AMIA 2019 Informatics Summit
Workshop W07: Hands-On Full Life Cycle Data Science Workshop
Presenters: Lisiane Pruinelli, Steve Johnson and Tamara Winden
Note: These instructions are also available (with screenshots) in the "Workshop W07 - Instructions to Install Jupyter Notebook.pdf"
Thank you for your interest in the workshop. This is a “hands-on” workshop which means that you will need to bring a laptop so that you can follow along, execute code and do short exercises as we work through aspects of a data science project. You can either 1) run it in the cloud or 2) install the environment on your laptop and execute it locally.
-
The advantage to running the environment in the cloud is that there is nothing to install! We will be using the Google Colab environment. One disadvantage is that the environment will shut down after 12 hours of use. That is fine for the purpose of this workshop, but probably is not what you’d want to use for a production data science environment.
-
The advantage to installing it locally is that everything you need for a data science project is available on your computer. The disadvantage is that it is sometimes difficult and time consuming to install all of the elements of the environment. To install it locally, we will use the Anaconda Python distribution which has all of the packages that we will be using. It should install equally well on with Windows or Mac machines.
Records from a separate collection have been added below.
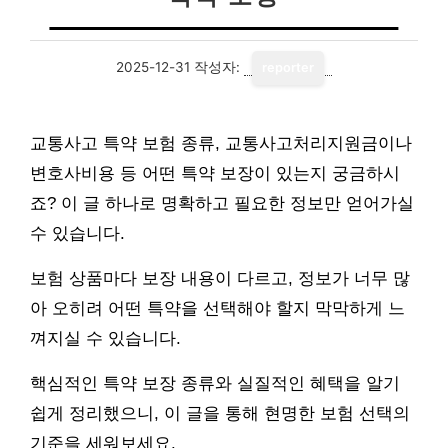
2025-12-31
작성자:
reporter
교통사고 특약 보험 종류, 교통사고처리지원금이나
변호사비용 등 어떤 특약 보장이 있는지 궁금하시
죠? 이 글 하나로 명확하고 필요한 정보만 얻어가실
수 있습니다.
보험 상품마다 보장 내용이 다르고, 정보가 너무 많
아 오히려 어떤 특약을 선택해야 할지 막막하게 느
껴지실 수 있습니다.
핵심적인 특약 보장 종류와 실질적인 혜택을 알기
쉽게 정리했으니, 이 글을 통해 현명한 보험 선택의
기준을 세워보세요.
1. Access Jupyter notebooks in the cloud using Google Colab
This is probably the easiest way to get started. You can access Jupyter notebooks in a shared cloud environment using a Google research project called Colab. This has the advantage of letting you try out a notebook without having to install anything on your local computer. But the disadvantage is that the session will timeout after 12 hours. It is not suitable for doing real data science work, but it is a good option for this workshop.
To access the system, go to the following URL in a browser (Chrome works best): https://colab.research.google.com/ This will launch a new virtual environment where you can play with the workshop notebooks. Make sure you have a Google login and are logged into the Colab service. Check to make sure the environment is working by doing the following:
-
When you go https://colab.research.google.com, a pop-up screen will ask you which notebook to open. Click the “GITHUB” tab and then put in joh06288 for the Github URL and find the AMIA2019_W07 repository and select the “Check_Environment” notebook:
-
Navigate to the main menu and select “Runtime -> Run all”. You will be warned that the notebook is not from Google and that your runtimes will be reset. Pick “Run anyway” and “Yes” to run the notebook. If
-
The final message should say “Congratulations, your environment is setup correctly!”
-
If you have problems, there will be time at the Workshop to help you troubleshoot. Please come to the workshop meeting room 30 minutes early on the day of the workshop and we can help resolve the problem.
-
If you are interested, you can take a look at the “Intro_to_Jupyter” notebook which is a quick overview of some of the libraries that we will be using during the workshop.
2. Install locally using the Anaconda distribution
If you don’t want to use the cloud, follow the instructions to install the full Anaconda Distribution (https://www.anaconda.com/download), which includes Python, the Jupyter Notebook system, and other commonly used packages for scientific computing and data science. Make sure you install the latest Python 3 version of the distribution. After a successful install, you can run the following command at the Terminal (Mac/Linux) or Command Prompt (Windows) to start the Jupyter system:
jupyter notebook
You can also launch the Jupyter Notebook system from the Anaconda Navigator.
Check to make sure the environment is installed correctly by doing the following:
- In a CMD prompt (Windows) or Terminal prompt (OSX) create a work directory that you will put the Workshop content in.
mkdir workdir
- Retrieve the workshop content from the github server using the following command:
git clone https://github.com/joh06288/AMIA2019_W07.git
-
From the browser window that Jupyter notebook opened for you when it started, navigate to your workdir and go into the AMIA2019_W07 folder.
-
Select the “Check_Environment” notebook. A new browser window will open up.
-
Select “Cell -> Run All” from the Jupyter Notebook menu.
-
The final message should say “Congratulations, your environment is setup correctly!”
-
If you have problems, there will be time at the Workshop to help you troubleshoot. Please come to the workshop meeting room 30 minutes early on the day of the workshop and we can help resolve the problem.
-
If you are interested, you can take a look at the “Intro_to_Jupyter” notebook which is a quick overview of some of the libraries that we will be using during the workshop.